A state tax reform measure that would cap itemized deductions at 2.5 times the standard deduction has picked up quite a bit of steam in the Legislature. And right on cue, here comes the Flynn Center’s John Killacky to sound the alarm: limiting itemized deductions “could have dire… consequences for Vermont’s nonprofits.”

tiny violinAwwwwwwwwwwwwww.

Pardon me if my heart doesn’t bleed. What he’s saying is that we have to let our wealthiest keep a whole lot of their money in hopes that they’ll give bits of it to charity. It’s a very inefficient way to encourage philanthropy, especially in a day when our regulation of “nonprofits” is so lax, it’s laughable.

Just one example. The Koch Brothers, and many of their fellow megawealthy conservatives, don’t actually donate much to political parties or candidates. No, they set up networks of nonprofit organizations with “educational” missions and — wowee! — promote their ideology while simultaneously pocketing huge tax savings. Yeah, we’re subsidizing conservative propaganda. Feels good, doesn’t it?

(We’re also subsidizing a fair bit of liberal propaganda. The Vermont Workers’ Center has become a very well-funded organization thanks to dozens of annual gifts from nonprofit foundations, many of them set up by wealthy individuals.

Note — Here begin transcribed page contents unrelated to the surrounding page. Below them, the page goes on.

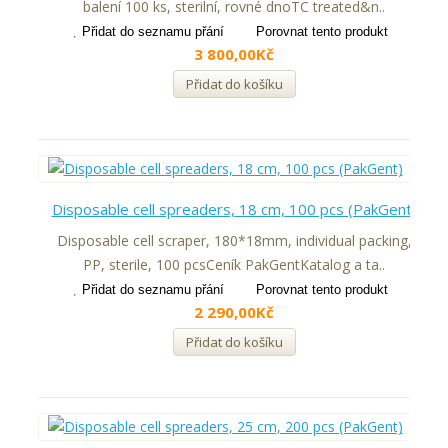
balení 100 ks, sterilní, rovné dnoTC treated&n..
Přidat do seznamu přání
Porovnat tento produkt
3 800,00Kč
Přidat do košíku
Disposable cell spreaders, 18 cm, 100 pcs (PakGent)
Disposable cell scraper, 180*18mm, individual packing,
PP, sterile, 100 pcsCeník PakGentKatalog a ta..
Přidat do seznamu přání
Porovnat tento produkt
2 290,00Kč
Přidat do košíku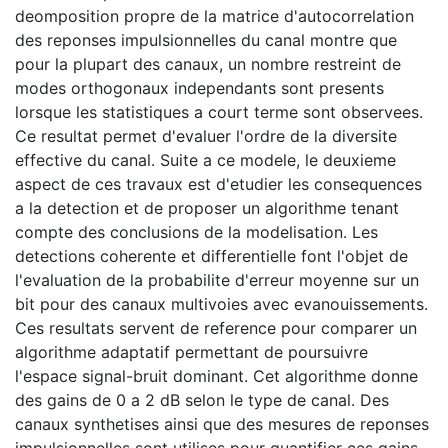
deomposition propre de la matrice d'autocorrelation
des reponses impulsionnelles du canal montre que
pour la plupart des canaux, un nombre restreint de
modes orthogonaux independants sont presents
lorsque les statistiques a court terme sont observees.
Ce resultat permet d'evaluer l'ordre de la diversite
effective du canal. Suite a ce modele, le deuxieme
aspect de ces travaux est d'etudier les consequences
a la detection et de proposer un algorithme tenant
compte des conclusions de la modelisation. Les
detections coherente et differentielle font l'objet de
l'evaluation de la probabilite d'erreur moyenne sur un
bit pour des canaux multivoies avec evanouissements.
Ces resultats servent de reference pour comparer un
algorithme adaptatif permettant de poursuivre
l'espace signal-bruit dominant. Cet algorithme donne
des gains de 0 a 2 dB selon le type de canal. Des
canaux synthetises ainsi que des mesures de reponses
impulsionnelles sont utilises pour quantifier ces gains.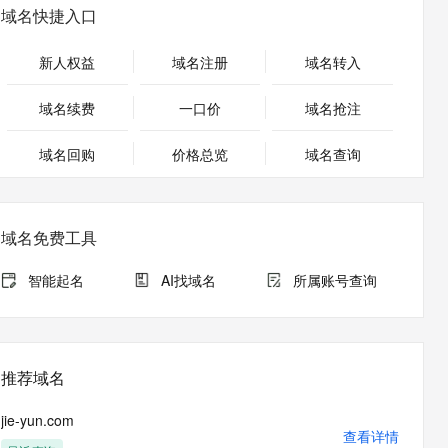
安全
畅自然，细节丰富
高表现力语音合成大模型，语音克隆听感自然
我要投诉
PolarDB
域名快捷入口
上云场景组合购
Milvus 弹性伸缩功能新增节
伴
漫剧创作，剧本、分镜、视频高效生成
100%兼容MySQL、PostgreSQL，兼容Oracle，支持集中和分布式
覆盖90%+业务场景，专享组合折扣价
点支持范围
2V
VPN
Fun-ASR
新人权益
域名注册
域名转入
文戏情感细腻自然，动作戏激烈拳拳到肉，实现更强表演能力
支持中英文自由切换，具备更强的噪声鲁棒性
ernetes 版 ACK
云聚AI 严选权益
AI 原生数据库服务发布
SSL 证书
，一键激活高效办公新体验
理容器应用的 K8s 服务
精选AI产品，从模型到应用全链提效
Agent 数据网关
域名续费
一口价
域名抢注
堡垒机
AI 用量加速计划
云原生数据库 PolarDB
应用
域名回购
价格总览
防火墙
域名查询
、识别商机，让客服更高效、服务更出色。
新老同享，达量后返
Agentic Database 发布
千问办公
主机安全
NEW
的智能体编程平台
一站式AI生产力平台
域名免费工具
AI 应用及服务市场
伶鹊
企业级人与Agent协作平台，接入和调度多个数字员工
智能客服平台，对话机器人、对话分析、智能外呼
智能起名
AI找域名
所属账号查询
AI 应用
大模型服务平台百炼 - 全妙
大模型
应用创作平台
多模态内容创作工具，已接入 DeepSeek
自然语言处理
推荐域名
数据标注
jie-yun.com
机器学习
查看详情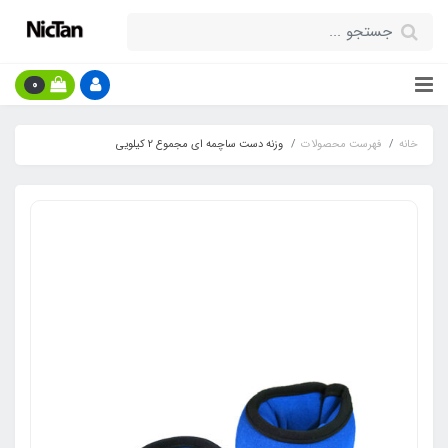
0
خانه
فهرست محصولات
وزنه دست ساچمه ای مجموع 2 کیلویی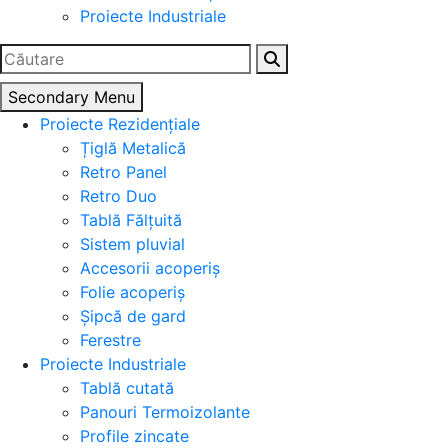
Proiecte Industriale
Caută
după:
Secondary Menu
Proiecte Rezidențiale
Țiglă Metalică
Retro Panel
Retro Duo
Tablă Fălțuită
Sistem pluvial
Accesorii acoperiș
Folie acoperiș
Șipcă de gard
Ferestre
Proiecte Industriale
Tablă cutată
Panouri Termoizolante
Profile zincate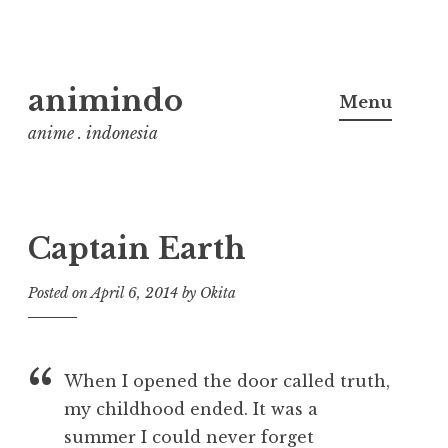
Skip
animindo
to
Menu
content
anime . indonesia
Captain Earth
Posted on
April 6, 2014
by
Okita
When I opened the door called truth,
my childhood ended. It was a
summer I could never forget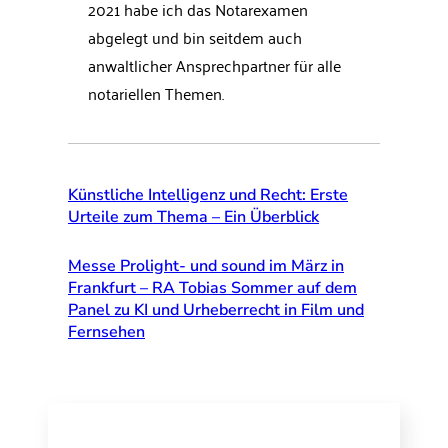
2021 habe ich das Notarexamen
abgelegt und bin seitdem auch
anwaltlicher Ansprechpartner für alle
notariellen Themen.
Künstliche Intelligenz und Recht: Erste
Urteile zum Thema – Ein Überblick
Messe Prolight- und sound im März in
Frankfurt – RA Tobias Sommer auf dem
Panel zu KI und Urheberrecht in Film und
Fernsehen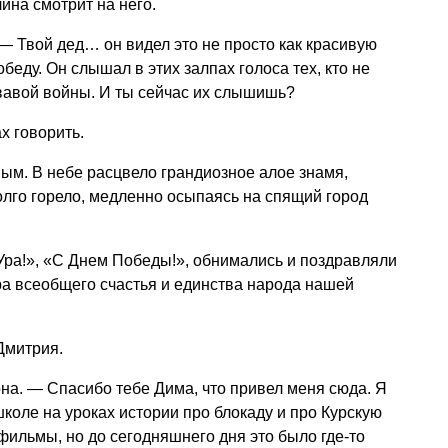
лина смотрит на него.
 — Твой дед… он видел это не просто как красивую
беду. Он слышал в этих залпах голоса тех, кто не
вавой войны. И ты сейчас их слышишь?
х говорить.
м. В небе расцвело грандиозное алое знамя,
олго горело, медленно осыпаясь на спящий город
Ура!», «С Днем Победы!», обнимались и поздравляли
ра всеобщего счастья и единства народа нашей
Дмитрия.
на. — Спасибо тебе Дима, что привел меня сюда. Я
коле на уроках истории про блокаду и про Курскую
а фильмы, но до сегодняшнего дня это было где-то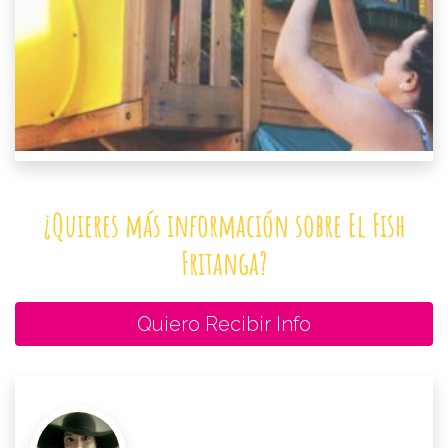
¿Quieres más información sobre El Fish
Fritanga?
Quiero Recibir Info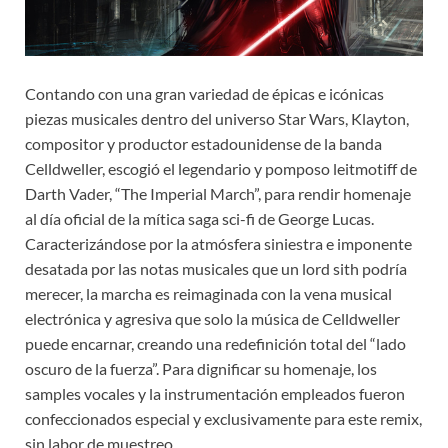
Contando con una gran variedad de épicas e icónicas
piezas musicales dentro del universo Star Wars, Klayton,
compositor y productor estadounidense de la banda
Celldweller, escogió el legendario y pomposo leitmotiff de
Darth Vader, “The Imperial March”, para rendir homenaje
al día oficial de la mítica saga sci-fi de George Lucas.
Caracterizándose por la atmósfera siniestra e imponente
desatada por las notas musicales que un lord sith podría
merecer, la marcha es reimaginada con la vena musical
electrónica y agresiva que solo la música de Celldweller
puede encarnar, creando una redefinición total del “lado
oscuro de la fuerza”. Para dignificar su homenaje, los
samples vocales y la instrumentación empleados fueron
confeccionados especial y exclusivamente para este remix,
sin labor de muestreo.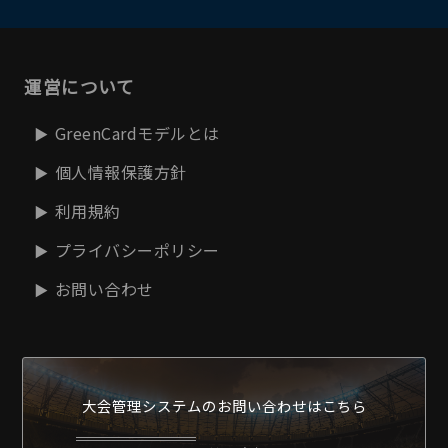
運営について
GreenCardモデルとは
個人情報保護方針
利用規約
プライバシーポリシー
お問い合わせ
大会管理システムの
お問い合わせはこちら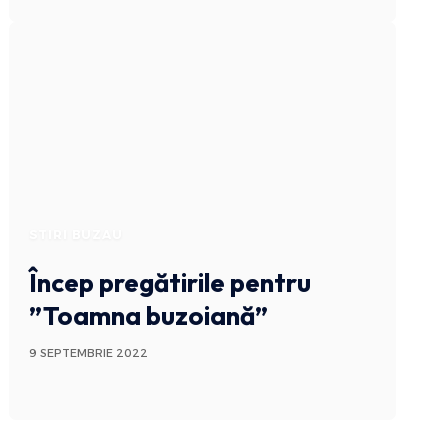
STIRI BUZAU
Încep pregătirile pentru
”Toamna buzoiană”
9 SEPTEMBRIE 2022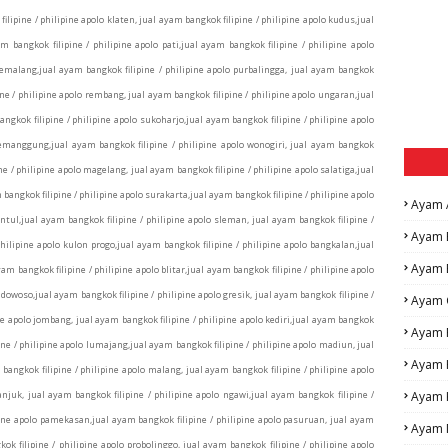
filipine / philipine apolo klaten, jual ayam bangkok filipine / philipine apolo kudus,jual
 bangkok filipine / philipine apolo pati,jual ayam bangkok filipine / philipine apolo
pemalang,jual ayam bangkok filipine / philipine apolo purbalingga, jual ayam bangkok
ine / philipine apolo rembang, jual ayam bangkok filipine / philipine apolo ungaran,jual
angkok filipine / philipine apolo sukoharjo,jual ayam bangkok filipine / philipine apolo
 temanggung,jual ayam bangkok filipine / philipine apolo wonogiri, jual ayam bangkok
ne / philipine apolo magelang, jual ayam bangkok filipine / philipine apolo salatiga,jual
bangkok filipine / philipine apolo surakarta,jual ayam bangkok filipine / philipine apolo
Ayam 
antul,jual ayam bangkok filipine / philipine apolo sleman, jual ayam bangkok filipine /
Ayam 
hilipine apolo kulon progo,jual ayam bangkok filipine / philipine apolo bangkalan,jual
Ayam 
m bangkok filipine / philipine apolo blitar,jual ayam bangkok filipine / philipine apolo
dowoso,jual ayam bangkok filipine / philipine apolo gresik, jual ayam bangkok filipine /
Ayam 
ne apolo jombang, jual ayam bangkok filipine / philipine apolo kediri,jual ayam bangkok
Ayam F
ine / philipine apolo lumajang,jual ayam bangkok filipine / philipine apolo madiun, jual
Ayam 
bangkok filipine / philipine apolo malang, jual ayam bangkok filipine / philipine apolo
njuk, jual ayam bangkok filipine / philipine apolo ngawi,jual ayam bangkok filipine /
Ayam 
ipine apolo pamekasan,jual ayam bangkok filipine / philipine apolo pasuruan, jual ayam
Ayam M
ok filipine / philipine apolo probolinggo, jual ayam bangkok filipine / philipine apolo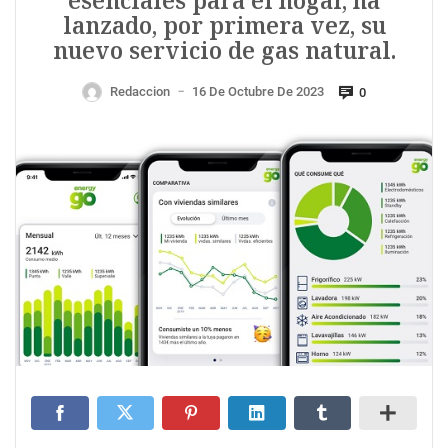
esenciales para el hogar, ha
lanzado, por primera vez, su
nuevo servicio de gas natural.
Redaccion
16 De Octubre De 2023
0
—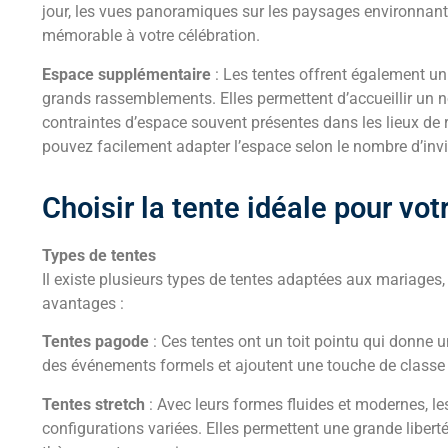
jour, les vues panoramiques sur les paysages environnants
mémorable à votre célébration.
Espace supplémentaire
: Les tentes offrent également un
grands rassemblements. Elles permettent d’accueillir un 
contraintes d’espace souvent présentes dans les lieux de r
pouvez facilement adapter l’espace selon le nombre d’invit
Choisir la tente idéale pour vo
Types de tentes
Il existe plusieurs types de tentes adaptées aux mariages
avantages :
Tentes pagode
: Ces tentes ont un toit pointu qui donne u
des événements formels et ajoutent une touche de classe 
Tentes stretch
: Avec leurs formes fluides et modernes, le
configurations variées. Elles permettent une grande libert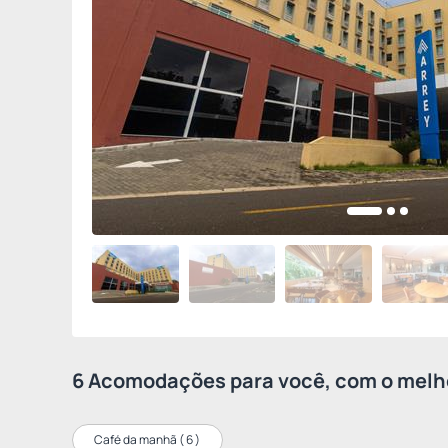
6 Acomodações para você, com o melho
Café da manhã (
6
)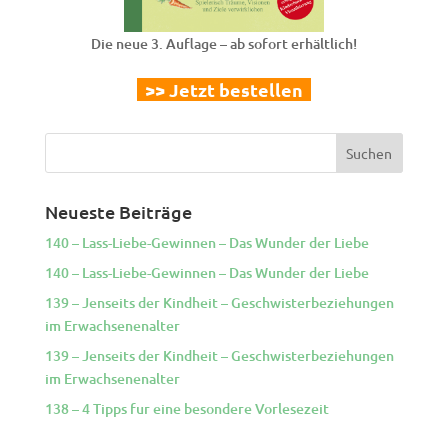
Die neue 3. Auflage – ab sofort erhältlich!
>> Jetzt bestellen
Neueste Beiträge
140 – Lass-Liebe-Gewinnen – Das Wunder der Liebe
140 – Lass-Liebe-Gewinnen – Das Wunder der Liebe
139 – Jenseits der Kindheit – Geschwisterbeziehungen
im Erwachsenenalter
139 – Jenseits der Kindheit – Geschwisterbeziehungen
im Erwachsenenalter
138 – 4 Tipps fur eine besondere Vorlesezeit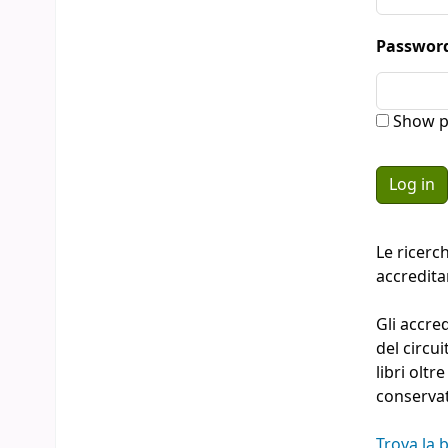
Passwor
Show p
Le ricerc
accredit
Gli accre
del circu
libri oltr
conserva
Trova la b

Its biggest donor is the Ben & Jerry Foundation. I’m not equating the Vermont Workers’ Center with the Koch Brothers, but they both sail along on a rising tide of tax-deductible contributions.)

Back to Vermont. Killacky cites a survey that shows “67 percent of people interviewed confirmed that a decrease in income tax deductions would cause them to contribute less.”

Perhaps. I’d like to see how the study was conducted and how the questions were worded. But even if it’s legit, it should have little to no impact on Vermont’s debate over itemized deductions.

That’s because the big kahuna is the federal deduction. A change in Vermont law would have no effect on that far larger tax benefit. There would still be abundant incentive to contribute.

Killacky also fails to mention that Vermont’s current tax rules for the wealthy are among the most generous in the nation. If we put a cap on deductions, we’d no longer be an outlier in our generosity to our wealthiest citizens, but we’d still be plenty generous.

The scare tactics are entirely out of proportion to the real situation. I can understand why Killacky feels obligated to scurry to the defense of his fat-cat donors, but his arguments are unconvincing.